Work through the entries below and show every line in which "Praxishandbuch" is found.
........
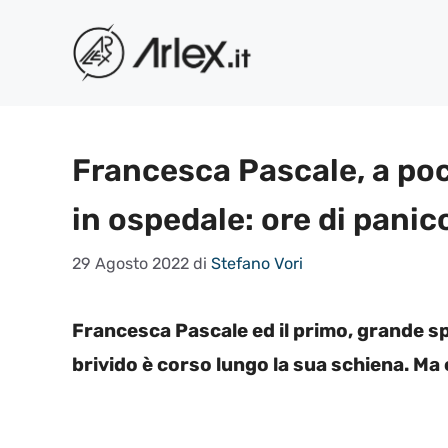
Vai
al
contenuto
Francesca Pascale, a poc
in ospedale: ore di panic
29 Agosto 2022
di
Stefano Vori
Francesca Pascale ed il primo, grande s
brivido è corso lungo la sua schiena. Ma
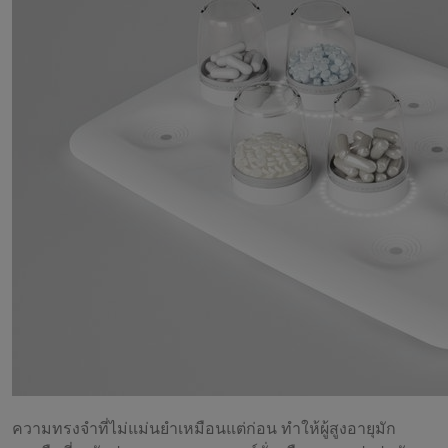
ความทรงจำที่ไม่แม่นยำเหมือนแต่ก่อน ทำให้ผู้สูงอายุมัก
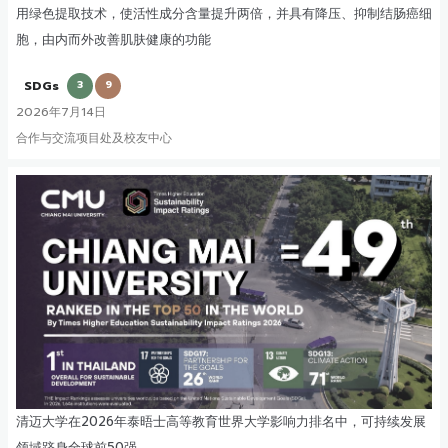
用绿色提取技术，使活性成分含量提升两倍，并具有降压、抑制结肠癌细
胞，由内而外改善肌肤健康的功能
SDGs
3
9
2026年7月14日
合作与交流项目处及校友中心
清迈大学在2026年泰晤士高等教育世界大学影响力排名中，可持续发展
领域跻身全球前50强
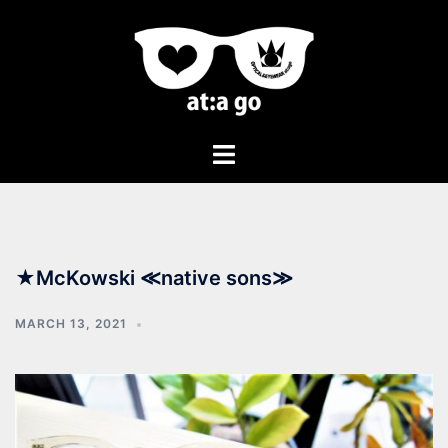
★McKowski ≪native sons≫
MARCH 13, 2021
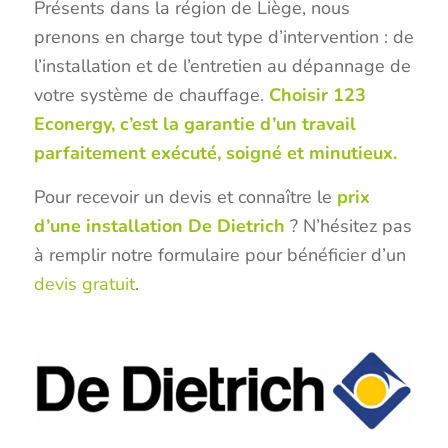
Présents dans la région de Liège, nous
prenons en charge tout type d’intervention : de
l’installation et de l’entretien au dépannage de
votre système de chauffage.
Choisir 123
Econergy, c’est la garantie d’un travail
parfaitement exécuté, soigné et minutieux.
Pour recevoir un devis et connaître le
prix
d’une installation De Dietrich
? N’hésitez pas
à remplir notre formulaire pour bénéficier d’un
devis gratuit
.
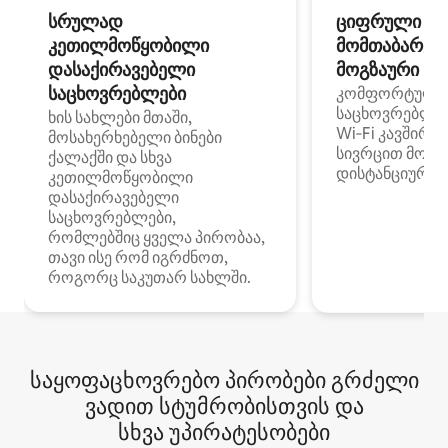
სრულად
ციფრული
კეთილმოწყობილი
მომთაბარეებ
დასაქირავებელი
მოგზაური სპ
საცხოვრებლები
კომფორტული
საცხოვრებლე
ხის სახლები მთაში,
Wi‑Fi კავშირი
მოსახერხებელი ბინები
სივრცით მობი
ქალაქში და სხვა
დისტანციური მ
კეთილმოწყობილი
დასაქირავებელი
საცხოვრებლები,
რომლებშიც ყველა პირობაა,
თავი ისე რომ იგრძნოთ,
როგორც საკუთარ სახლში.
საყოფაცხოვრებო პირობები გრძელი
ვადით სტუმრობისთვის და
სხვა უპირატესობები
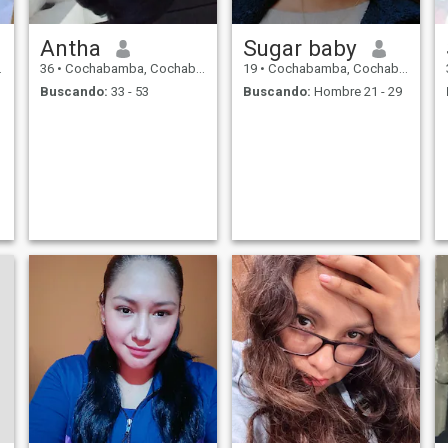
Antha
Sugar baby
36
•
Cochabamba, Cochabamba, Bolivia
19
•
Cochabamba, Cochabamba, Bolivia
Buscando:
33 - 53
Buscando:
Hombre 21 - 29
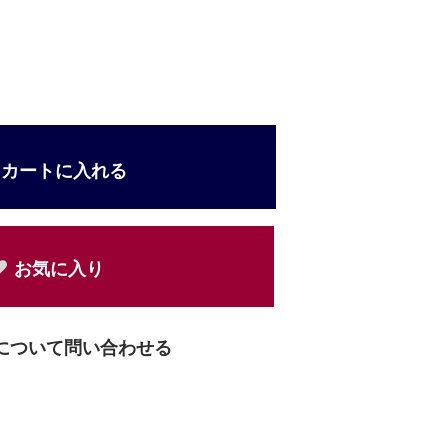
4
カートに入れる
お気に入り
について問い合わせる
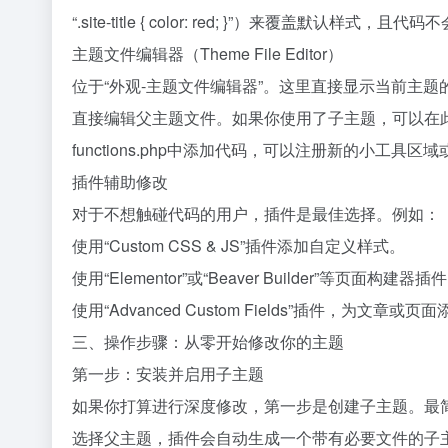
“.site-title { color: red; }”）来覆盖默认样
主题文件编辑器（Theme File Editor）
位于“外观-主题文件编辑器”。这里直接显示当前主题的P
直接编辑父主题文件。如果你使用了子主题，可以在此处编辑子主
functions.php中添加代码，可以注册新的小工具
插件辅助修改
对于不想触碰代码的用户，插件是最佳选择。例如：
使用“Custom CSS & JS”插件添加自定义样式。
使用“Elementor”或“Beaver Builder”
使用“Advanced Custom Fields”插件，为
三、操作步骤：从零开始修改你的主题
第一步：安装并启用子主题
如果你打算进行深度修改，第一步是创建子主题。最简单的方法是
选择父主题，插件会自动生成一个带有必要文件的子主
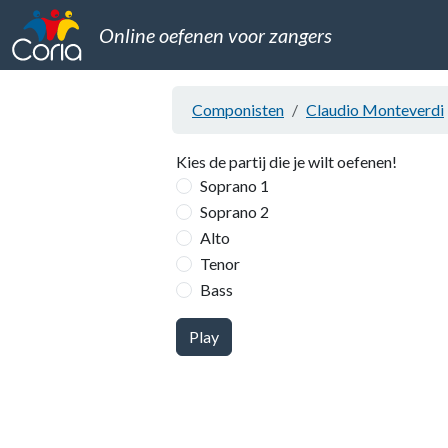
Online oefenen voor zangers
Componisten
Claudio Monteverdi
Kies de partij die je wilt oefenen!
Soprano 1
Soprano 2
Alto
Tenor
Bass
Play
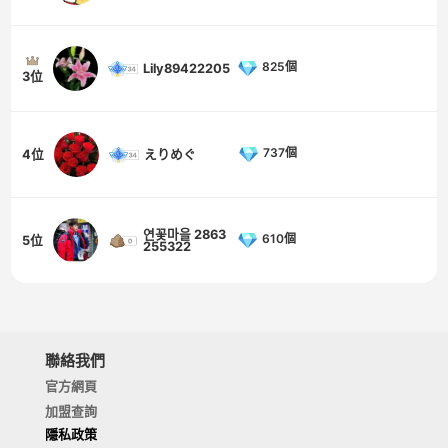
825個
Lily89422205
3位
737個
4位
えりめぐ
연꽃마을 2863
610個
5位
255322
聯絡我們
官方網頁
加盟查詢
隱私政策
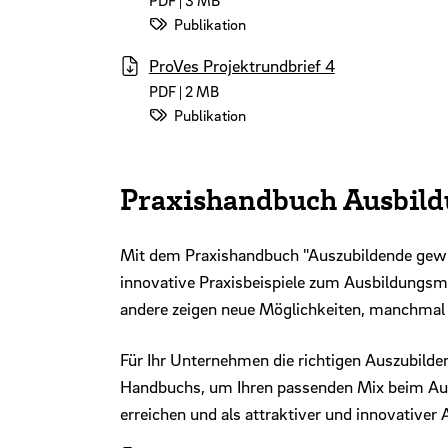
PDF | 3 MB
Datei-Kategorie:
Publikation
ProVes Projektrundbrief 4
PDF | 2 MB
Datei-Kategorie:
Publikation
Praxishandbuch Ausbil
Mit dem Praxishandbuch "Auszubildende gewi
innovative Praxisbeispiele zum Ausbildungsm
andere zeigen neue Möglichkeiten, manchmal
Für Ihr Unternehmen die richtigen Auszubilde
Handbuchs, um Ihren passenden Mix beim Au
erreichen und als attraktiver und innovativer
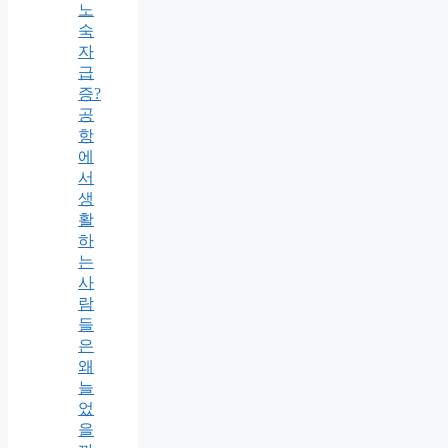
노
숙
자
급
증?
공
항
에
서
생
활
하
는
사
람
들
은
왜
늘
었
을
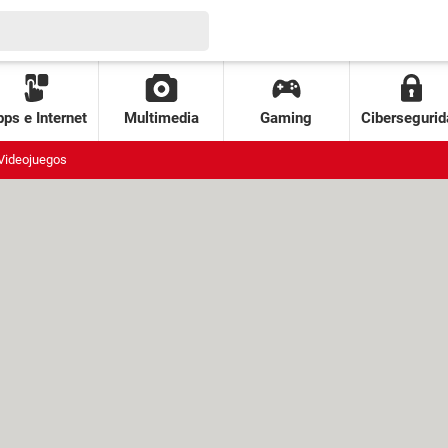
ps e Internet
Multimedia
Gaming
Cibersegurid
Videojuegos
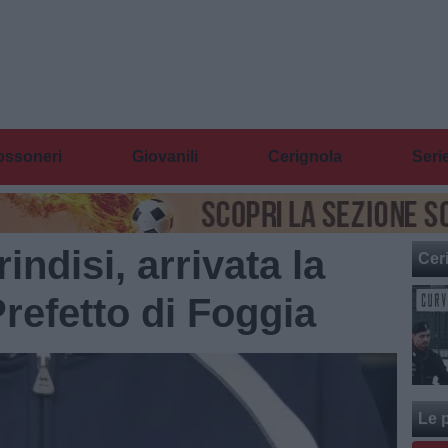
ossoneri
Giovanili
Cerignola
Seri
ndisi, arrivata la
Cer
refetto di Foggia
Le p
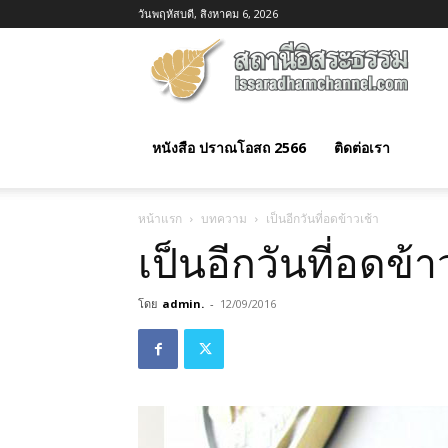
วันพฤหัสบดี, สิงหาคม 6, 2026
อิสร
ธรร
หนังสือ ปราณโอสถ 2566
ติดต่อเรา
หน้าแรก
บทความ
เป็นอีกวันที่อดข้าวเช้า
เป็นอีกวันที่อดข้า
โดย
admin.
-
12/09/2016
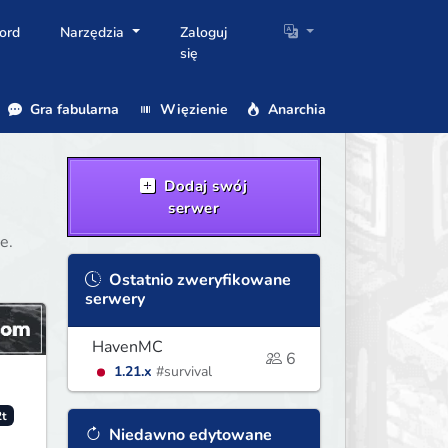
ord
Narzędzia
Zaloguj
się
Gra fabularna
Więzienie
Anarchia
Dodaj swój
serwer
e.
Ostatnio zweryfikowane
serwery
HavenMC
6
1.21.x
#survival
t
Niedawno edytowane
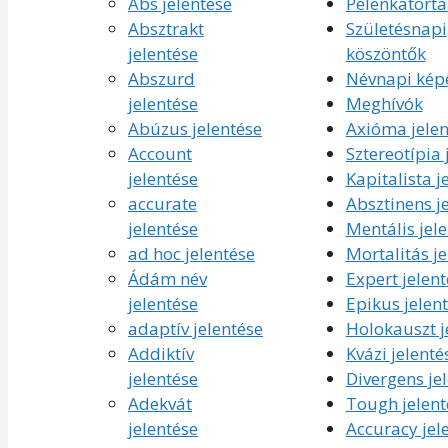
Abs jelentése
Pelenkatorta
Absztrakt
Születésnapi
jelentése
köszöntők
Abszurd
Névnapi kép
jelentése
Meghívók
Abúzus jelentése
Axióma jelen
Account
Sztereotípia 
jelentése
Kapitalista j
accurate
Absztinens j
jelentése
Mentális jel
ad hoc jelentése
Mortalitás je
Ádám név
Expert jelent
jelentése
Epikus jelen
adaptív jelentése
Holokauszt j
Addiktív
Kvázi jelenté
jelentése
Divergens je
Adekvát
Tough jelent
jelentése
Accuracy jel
........
# SOLUTION FOR THIS PROBLEM
Praxishandbuch Ausbil
Mit dem Praxishandbuch "Auszubildende gewi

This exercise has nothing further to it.